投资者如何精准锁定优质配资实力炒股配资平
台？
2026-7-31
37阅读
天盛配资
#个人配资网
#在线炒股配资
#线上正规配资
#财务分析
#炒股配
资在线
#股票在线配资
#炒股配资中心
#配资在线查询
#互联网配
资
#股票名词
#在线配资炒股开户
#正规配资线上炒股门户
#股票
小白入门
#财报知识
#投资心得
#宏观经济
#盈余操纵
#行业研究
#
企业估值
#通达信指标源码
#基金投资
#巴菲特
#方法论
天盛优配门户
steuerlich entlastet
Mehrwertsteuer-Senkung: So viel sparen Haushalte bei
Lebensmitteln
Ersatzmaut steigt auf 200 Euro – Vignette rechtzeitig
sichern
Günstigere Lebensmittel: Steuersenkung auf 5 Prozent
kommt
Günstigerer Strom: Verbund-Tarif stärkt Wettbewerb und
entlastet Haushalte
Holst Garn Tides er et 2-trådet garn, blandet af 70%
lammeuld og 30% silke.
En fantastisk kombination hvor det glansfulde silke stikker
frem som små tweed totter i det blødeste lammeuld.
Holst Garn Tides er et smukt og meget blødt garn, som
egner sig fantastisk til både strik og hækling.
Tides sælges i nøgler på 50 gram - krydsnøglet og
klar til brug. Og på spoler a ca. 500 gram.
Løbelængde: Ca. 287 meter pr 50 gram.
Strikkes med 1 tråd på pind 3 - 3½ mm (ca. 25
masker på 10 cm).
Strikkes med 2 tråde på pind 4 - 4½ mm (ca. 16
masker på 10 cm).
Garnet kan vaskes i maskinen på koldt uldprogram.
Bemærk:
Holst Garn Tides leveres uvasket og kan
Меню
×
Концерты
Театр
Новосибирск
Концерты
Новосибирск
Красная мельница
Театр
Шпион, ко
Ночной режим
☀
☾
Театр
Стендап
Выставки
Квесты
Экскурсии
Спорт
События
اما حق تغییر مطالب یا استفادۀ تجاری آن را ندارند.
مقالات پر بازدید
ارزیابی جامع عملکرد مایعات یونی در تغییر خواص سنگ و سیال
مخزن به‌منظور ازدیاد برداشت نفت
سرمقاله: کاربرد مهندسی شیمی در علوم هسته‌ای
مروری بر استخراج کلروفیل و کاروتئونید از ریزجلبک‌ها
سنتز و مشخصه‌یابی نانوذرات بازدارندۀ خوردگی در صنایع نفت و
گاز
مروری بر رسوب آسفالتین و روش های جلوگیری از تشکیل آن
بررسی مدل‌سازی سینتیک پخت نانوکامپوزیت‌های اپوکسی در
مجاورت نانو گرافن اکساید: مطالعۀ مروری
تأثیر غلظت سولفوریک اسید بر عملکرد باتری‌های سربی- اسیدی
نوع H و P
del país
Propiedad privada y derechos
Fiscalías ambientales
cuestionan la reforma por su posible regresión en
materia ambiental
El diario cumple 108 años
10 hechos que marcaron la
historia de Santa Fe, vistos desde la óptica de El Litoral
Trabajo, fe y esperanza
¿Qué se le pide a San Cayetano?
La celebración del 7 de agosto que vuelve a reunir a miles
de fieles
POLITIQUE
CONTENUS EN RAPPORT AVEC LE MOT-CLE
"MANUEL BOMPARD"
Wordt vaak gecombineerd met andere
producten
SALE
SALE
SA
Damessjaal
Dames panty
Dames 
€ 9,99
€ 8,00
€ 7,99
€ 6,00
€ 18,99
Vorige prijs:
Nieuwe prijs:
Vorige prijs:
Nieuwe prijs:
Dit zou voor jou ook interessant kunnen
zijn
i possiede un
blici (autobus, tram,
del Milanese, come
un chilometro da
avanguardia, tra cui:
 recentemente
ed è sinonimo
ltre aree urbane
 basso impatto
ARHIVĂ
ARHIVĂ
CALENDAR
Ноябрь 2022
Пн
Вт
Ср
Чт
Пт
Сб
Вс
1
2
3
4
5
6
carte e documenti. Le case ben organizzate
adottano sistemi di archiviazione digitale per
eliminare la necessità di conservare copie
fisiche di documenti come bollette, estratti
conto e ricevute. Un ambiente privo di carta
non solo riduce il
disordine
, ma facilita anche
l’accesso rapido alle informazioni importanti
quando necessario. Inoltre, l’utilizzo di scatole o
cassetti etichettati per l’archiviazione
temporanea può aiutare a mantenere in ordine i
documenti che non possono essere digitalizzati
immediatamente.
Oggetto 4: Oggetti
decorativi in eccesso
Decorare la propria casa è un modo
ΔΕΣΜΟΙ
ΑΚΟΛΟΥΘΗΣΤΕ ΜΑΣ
########################################
§ **What you should do**
Could you produce an exact copy of the whole listing?

§ **Expected answer**
投资者如何精准锁定优质配资实力炒股配资平
台？
2026-7-31
37阅读
天盛配资
#个人配资网
#在线炒股配资
#线上正规配资
#财务分析
#炒股配
资在线
#股票在线配资
#炒股配资中心
#配资在线查询
#互联网配
资
#股票名词
#在线配资炒股开户
#正规配资线上炒股门户
#股票
小白入门
#财报知识
#投资心得
#宏观经济
#盈余操纵
#行业研究
#
企业估值
#通达信指标源码
#基金投资
#巴菲特
#方法论
天盛优配门户
steuerlich entlastet
Mehrwertsteuer-Senkung: So viel sparen Haushalte bei
Lebensmitteln
Ersatzmaut steigt auf 200 Euro – Vignette rechtzeitig
sichern
Günstigere Lebensmittel: Steuersenkung auf 5 Prozent
kommt
Günstigerer Strom: Verbund-Tarif stärkt Wettbewerb und
entlastet Haushalte
Holst Garn Tides er et 2-trådet garn, blandet af 70%
lammeuld og 30% silke.
En fantastisk kombination hvor det glansfulde silke stikker
frem som små tweed totter i det blødeste lammeuld.
Holst Garn Tides er et smukt og meget blødt garn, som
egner sig fantastisk til både strik og hækling.
Tides sælges i nøgler på 50 gram - krydsnøglet og
klar til brug. Og på spoler a ca. 500 gram.
Løbelængde: Ca. 287 meter pr 50 gram.
Strikkes med 1 tråd på pind 3 - 3½ mm (ca. 25
masker på 10 cm).
Strikkes med 2 tråde på pind 4 - 4½ mm (ca. 16
masker på 10 cm).
Garnet kan vaskes i maskinen på koldt uldprogram.
Bemærk:
Holst Garn Tides leveres uvasket og kan
Меню
×
Концерты
Театр
Новосибирск
Концерты
Новосибирск
Красная мельница
Театр
Шпион, ко
Ночной режим
☀
☾
Театр
Стендап
Выставки
Квесты
Экскурсии
Спорт
События
اما حق تغییر مطالب یا استفادۀ تجاری آن را ندارند.
مقالات پر بازدید
ارزیابی جامع عملکرد مایعات یونی در تغییر خواص سنگ و سیال
مخزن به‌منظور ازدیاد برداشت نفت
سرمقاله: کاربرد مهندسی شیمی در علوم هسته‌ای
مروری بر استخراج کلروفیل و کاروتئونید از ریزجلبک‌ها
سنتز و مشخصه‌یابی نانوذرات بازدارندۀ خوردگی در صنایع نفت و
گاز
مروری بر رسوب آسفالتین و روش های جلوگیری از تشکیل آن
بررسی مدل‌سازی سینتیک پخت نانوکامپوزیت‌های اپوکسی در
مجاورت نانو گرافن اکساید: مطالعۀ مروری
تأثیر غلظت سولفوریک اسید بر عملکرد باتری‌های سربی- اسیدی
نوع H و P
del país
Propiedad privada y derechos
Fiscalías ambientales
cuestionan la reforma por su posible regresión en
materia ambiental
El diario cumple 108 años
10 hechos que marcaron la
historia de Santa Fe, vistos desde la óptica de El Litoral
Trabajo, fe y esperanza
¿Qué se le pide a San Cayetano?
La celebración del 7 de agosto que vuelve a reunir a miles
de fieles
POLITIQUE
CONTENUS EN RAPPORT AVEC LE MOT-CLE
"MANUEL BOMPARD"
Wordt vaak gecombineerd met andere
producten
SALE
SALE
SA
Damessjaal
Dames panty
Dames 
€ 9,99
€ 8,00
€ 7,99
€ 6,00
€ 18,99
Vorige prijs:
Nieuwe prijs:
Vorige prijs:
Nieuwe prijs:
Dit zou voor jou ook interessant kunnen
zijn
i possiede un
blici (autobus, tram,
del Milanese, come
un chilometro da
avanguardia, tra cui:
 recentemente
ed è sinonimo
ltre aree urbane
 basso impatto
ARHIVĂ
ARHIVĂ
CALENDAR
Ноябрь 2022
Пн
Вт
Ср
Чт
Пт
Сб
Вс
1
2
3
4
5
6
carte e documenti. Le case ben organizzate
adottano sistemi di archiviazione digitale per
eliminare la necessità di conservare copie
fisiche di documenti come bollette, estratti
conto e ricevute. Un ambiente privo di carta
non solo riduce il
disordine
, ma facilita anche
l’accesso rapido alle informazioni importanti
quando necessario. Inoltre, l’utilizzo di scatole o
cassetti etichettati per l’archiviazione
temporanea può aiutare a mantenere in ordine i
documenti che non possono essere digitalizzati
immediatamente.
Oggetto 4: Oggetti
decorativi in eccesso
Decorare la propria casa è un modo
ΔΕΣΜΟΙ
ΑΚΟΛΟΥΘΗΣΤΕ ΜΑΣ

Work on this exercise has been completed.